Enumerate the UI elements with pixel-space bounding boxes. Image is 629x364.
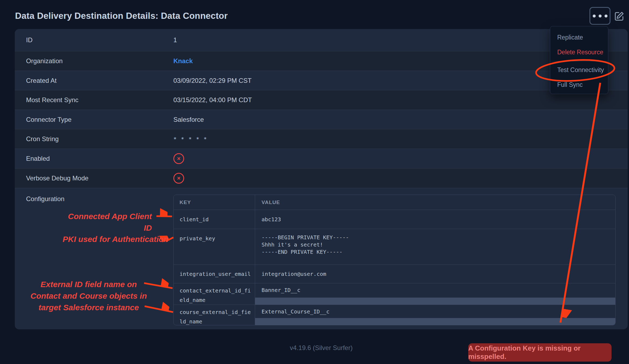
column-header-key: KEY xyxy=(174,195,255,210)
detail-value: 1 xyxy=(173,36,177,44)
config-row-private-key: private_key -----BEGIN PRIVATE KEY----- … xyxy=(174,229,615,265)
menu-item-full-sync[interactable]: Full Sync xyxy=(550,77,608,92)
more-actions-button[interactable] xyxy=(589,7,610,25)
edit-button[interactable] xyxy=(614,11,625,22)
config-key: course_external_id_field_name xyxy=(174,305,255,325)
detail-value: 03/09/2022, 02:29 PM CST xyxy=(173,77,252,84)
detail-row-verbose-debug-mode: Verbose Debug Mode ✕ xyxy=(15,168,628,188)
ellipsis-icon xyxy=(605,15,607,17)
organization-link[interactable]: Knack xyxy=(173,57,193,65)
detail-label: ID xyxy=(15,36,173,44)
menu-divider xyxy=(550,61,608,61)
config-value: Banner_ID__c xyxy=(255,283,615,305)
detail-value: * * * * * xyxy=(173,136,207,142)
menu-item-replicate[interactable]: Replicate xyxy=(550,30,608,45)
horizontal-scrollbar[interactable] xyxy=(255,318,615,325)
menu-item-delete-resource[interactable]: Delete Resource xyxy=(550,45,608,60)
detail-label: Created At xyxy=(15,77,173,84)
detail-row-created-at: Created At 03/09/2022, 02:29 PM CST xyxy=(15,71,628,90)
page-title: Data Delivery Destination Details: Data … xyxy=(15,11,228,21)
detail-row-enabled: Enabled ✕ xyxy=(15,149,628,168)
disabled-x-icon: ✕ xyxy=(173,153,184,164)
horizontal-scrollbar[interactable] xyxy=(255,298,615,305)
detail-value: 03/15/2022, 04:00 PM CDT xyxy=(173,96,252,104)
config-row-integration-user-email: integration_user_email integration@user.… xyxy=(174,265,615,283)
config-key: private_key xyxy=(174,229,255,265)
ellipsis-icon xyxy=(593,15,596,17)
config-key: client_id xyxy=(174,210,255,229)
column-header-value: VALUE xyxy=(255,195,615,210)
config-key: integration_user_email xyxy=(174,265,255,283)
config-row-contact-external-id-field-name: contact_external_id_field_name Banner_ID… xyxy=(174,283,615,305)
detail-label: Verbose Debug Mode xyxy=(15,174,173,182)
details-card: ID 1 Organization Knack Created At 03/09… xyxy=(15,29,628,329)
menu-item-test-connectivity[interactable]: Test Connectivity xyxy=(550,63,608,77)
config-row-client-id: client_id abc123 xyxy=(174,210,615,229)
config-value: integration@user.com xyxy=(255,265,615,283)
config-key: contact_external_id_field_name xyxy=(174,283,255,305)
config-value: abc123 xyxy=(255,210,615,229)
error-toast: A Configuration Key is missing or misspe… xyxy=(468,343,612,362)
actions-dropdown-menu: Replicate Delete Resource Test Connectiv… xyxy=(550,26,608,94)
detail-row-organization: Organization Knack xyxy=(15,51,628,71)
detail-row-id: ID 1 xyxy=(15,29,628,51)
detail-row-cron-string: Cron String * * * * * xyxy=(15,129,628,149)
edit-icon xyxy=(614,11,625,22)
detail-row-connector-type: Connector Type Salesforce xyxy=(15,110,628,129)
detail-label: Configuration xyxy=(15,188,173,203)
config-value: -----BEGIN PRIVATE KEY----- Shhh it's a … xyxy=(255,229,615,265)
detail-value: Salesforce xyxy=(173,116,204,123)
ellipsis-icon xyxy=(599,15,602,17)
detail-label: Cron String xyxy=(15,135,173,143)
detail-label: Connector Type xyxy=(15,116,173,123)
configuration-table-header: KEY VALUE xyxy=(174,195,615,210)
disabled-x-icon: ✕ xyxy=(173,173,184,184)
config-row-course-external-id-field-name: course_external_id_field_name External_C… xyxy=(174,305,615,325)
detail-row-configuration: Configuration KEY VALUE client_id abc123… xyxy=(15,188,628,329)
detail-row-most-recent-sync: Most Recent Sync 03/15/2022, 04:00 PM CD… xyxy=(15,90,628,110)
detail-label: Enabled xyxy=(15,155,173,162)
configuration-table: KEY VALUE client_id abc123 private_key -… xyxy=(173,195,616,325)
detail-label: Organization xyxy=(15,57,173,65)
config-value: External_Course_ID__c xyxy=(255,305,615,325)
detail-label: Most Recent Sync xyxy=(15,96,173,104)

— EXERCISE REQUIREMENTS —
Skip every picture and transcribe the data above exactly.

— EXERCISE OUTPUT —
Enumerate the UI elements with pixel-space bounding boxes. Image is 629x364.
column-header-key: KEY xyxy=(174,195,255,210)
detail-value: 1 xyxy=(173,36,177,44)
config-row-private-key: private_key -----BEGIN PRIVATE KEY----- … xyxy=(174,229,615,265)
menu-item-full-sync[interactable]: Full Sync xyxy=(550,77,608,92)
more-actions-button[interactable] xyxy=(589,7,610,25)
edit-button[interactable] xyxy=(614,11,625,22)
config-key: course_external_id_field_name xyxy=(174,305,255,325)
detail-value: 03/09/2022, 02:29 PM CST xyxy=(173,77,252,84)
detail-row-verbose-debug-mode: Verbose Debug Mode ✕ xyxy=(15,168,628,188)
ellipsis-icon xyxy=(605,15,607,17)
organization-link[interactable]: Knack xyxy=(173,57,193,65)
detail-label: ID xyxy=(15,36,173,44)
menu-divider xyxy=(550,61,608,61)
config-value: Banner_ID__c xyxy=(255,283,615,305)
detail-value: * * * * * xyxy=(173,136,207,142)
menu-item-replicate[interactable]: Replicate xyxy=(550,30,608,45)
horizontal-scrollbar[interactable] xyxy=(255,318,615,325)
menu-item-delete-resource[interactable]: Delete Resource xyxy=(550,45,608,60)
detail-label: Created At xyxy=(15,77,173,84)
detail-row-created-at: Created At 03/09/2022, 02:29 PM CST xyxy=(15,71,628,90)
page-title: Data Delivery Destination Details: Data … xyxy=(15,11,228,21)
detail-row-enabled: Enabled ✕ xyxy=(15,149,628,168)
disabled-x-icon: ✕ xyxy=(173,153,184,164)
horizontal-scrollbar[interactable] xyxy=(255,298,615,305)
detail-value: 03/15/2022, 04:00 PM CDT xyxy=(173,96,252,104)
config-row-integration-user-email: integration_user_email integration@user.… xyxy=(174,265,615,283)
config-key: private_key xyxy=(174,229,255,265)
ellipsis-icon xyxy=(593,15,596,17)
config-key: client_id xyxy=(174,210,255,229)
column-header-value: VALUE xyxy=(255,195,615,210)
config-key: integration_user_email xyxy=(174,265,255,283)
config-row-contact-external-id-field-name: contact_external_id_field_name Banner_ID… xyxy=(174,283,615,305)
detail-label: Verbose Debug Mode xyxy=(15,174,173,182)
details-card: ID 1 Organization Knack Created At 03/09… xyxy=(15,29,628,329)
menu-item-test-connectivity[interactable]: Test Connectivity xyxy=(550,63,608,77)
config-row-client-id: client_id abc123 xyxy=(174,210,615,229)
config-value: integration@user.com xyxy=(255,265,615,283)
config-key: contact_external_id_field_name xyxy=(174,283,255,305)
config-value: abc123 xyxy=(255,210,615,229)
error-toast: A Configuration Key is missing or misspe… xyxy=(468,343,612,362)
actions-dropdown-menu: Replicate Delete Resource Test Connectiv… xyxy=(550,26,608,94)
detail-row-organization: Organization Knack xyxy=(15,51,628,71)
detail-row-id: ID 1 xyxy=(15,29,628,51)
detail-row-cron-string: Cron String * * * * * xyxy=(15,129,628,149)
edit-icon xyxy=(614,11,625,22)
detail-row-connector-type: Connector Type Salesforce xyxy=(15,110,628,129)
detail-label: Configuration xyxy=(15,188,173,203)
config-value: -----BEGIN PRIVATE KEY----- Shhh it's a … xyxy=(255,229,615,265)
detail-value: Salesforce xyxy=(173,116,204,123)
ellipsis-icon xyxy=(599,15,602,17)
detail-label: Cron String xyxy=(15,135,173,143)
detail-label: Connector Type xyxy=(15,116,173,123)
configuration-table-header: KEY VALUE xyxy=(174,195,615,210)
disabled-x-icon: ✕ xyxy=(173,173,184,184)
config-row-course-external-id-field-name: course_external_id_field_name External_C… xyxy=(174,305,615,325)
detail-row-configuration: Configuration KEY VALUE client_id abc123… xyxy=(15,188,628,329)
detail-row-most-recent-sync: Most Recent Sync 03/15/2022, 04:00 PM CD… xyxy=(15,90,628,110)
detail-label: Enabled xyxy=(15,155,173,162)
configuration-table: KEY VALUE client_id abc123 private_key -… xyxy=(173,195,616,325)
detail-label: Organization xyxy=(15,57,173,65)
config-value: External_Course_ID__c xyxy=(255,305,615,325)
detail-label: Most Recent Sync xyxy=(15,96,173,104)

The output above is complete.